BEGIN Material provided
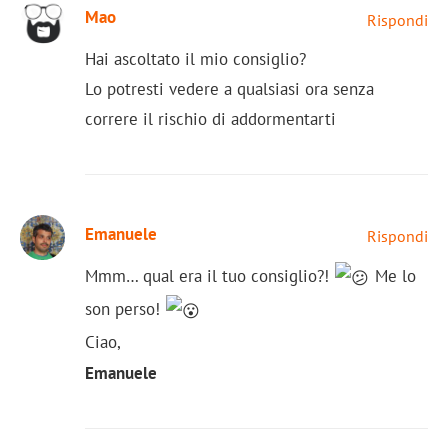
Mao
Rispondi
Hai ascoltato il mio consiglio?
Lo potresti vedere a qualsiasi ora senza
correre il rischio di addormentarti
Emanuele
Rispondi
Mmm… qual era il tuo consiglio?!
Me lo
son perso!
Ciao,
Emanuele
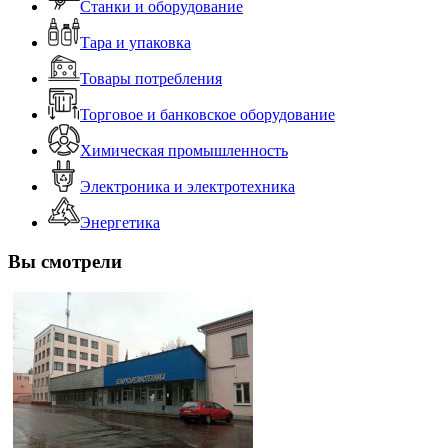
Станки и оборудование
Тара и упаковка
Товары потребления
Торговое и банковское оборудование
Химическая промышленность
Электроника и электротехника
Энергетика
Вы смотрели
END Material provided
BEGIN Material provided
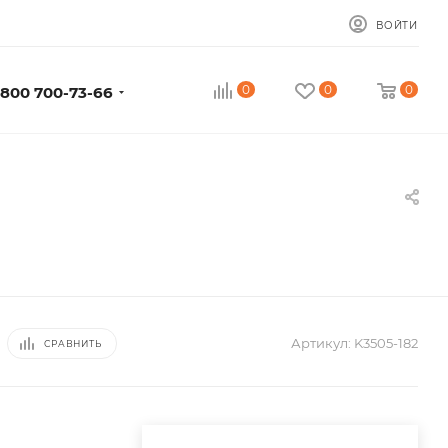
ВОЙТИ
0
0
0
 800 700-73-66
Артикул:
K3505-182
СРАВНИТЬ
END Material provided
BEGIN Material provided
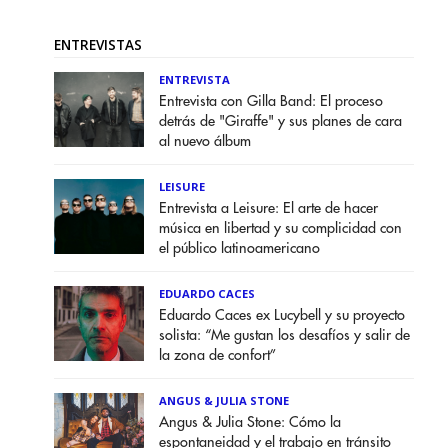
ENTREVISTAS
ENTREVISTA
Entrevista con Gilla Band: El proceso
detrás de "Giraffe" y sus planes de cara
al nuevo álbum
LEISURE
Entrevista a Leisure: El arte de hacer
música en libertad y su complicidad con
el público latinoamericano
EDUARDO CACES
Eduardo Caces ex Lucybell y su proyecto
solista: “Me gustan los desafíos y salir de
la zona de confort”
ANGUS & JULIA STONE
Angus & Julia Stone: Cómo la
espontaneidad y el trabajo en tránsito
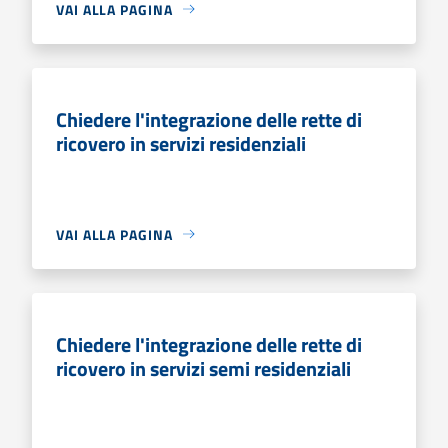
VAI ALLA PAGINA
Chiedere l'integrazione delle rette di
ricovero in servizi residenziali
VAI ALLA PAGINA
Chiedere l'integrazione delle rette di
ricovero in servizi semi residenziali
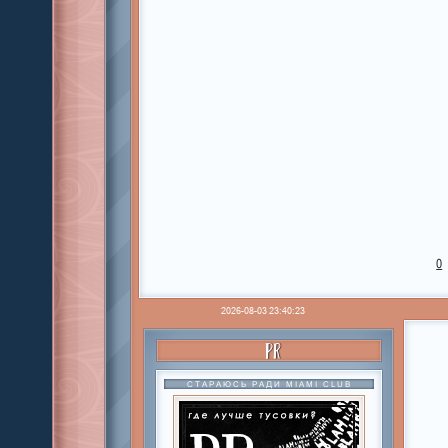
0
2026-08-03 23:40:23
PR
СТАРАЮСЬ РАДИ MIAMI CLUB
END Material provided
### Task objective
Your answer should consist of the lines above between those holding "Angus & Julia Stone: Cómo la" and "СТАРАЮСЬ РАДИ MIAMI CLUB", inclusive, reproduced word for word and without pictures.

### Solution to this task
Angus & Julia Stone: Cómo la
espontaneidad y el trabajo en tránsito
VAI ALLA PAGINA
Chiedere l'integrazione delle rette di
ricovero in servizi residenziali
VAI ALLA PAGINA
Chiedere l'integrazione delle rette di
ricovero in servizi semi residenziali
0
2026-08-03 23:40:23
PR
СТАРАЮСЬ РАДИ MIAMI CLUB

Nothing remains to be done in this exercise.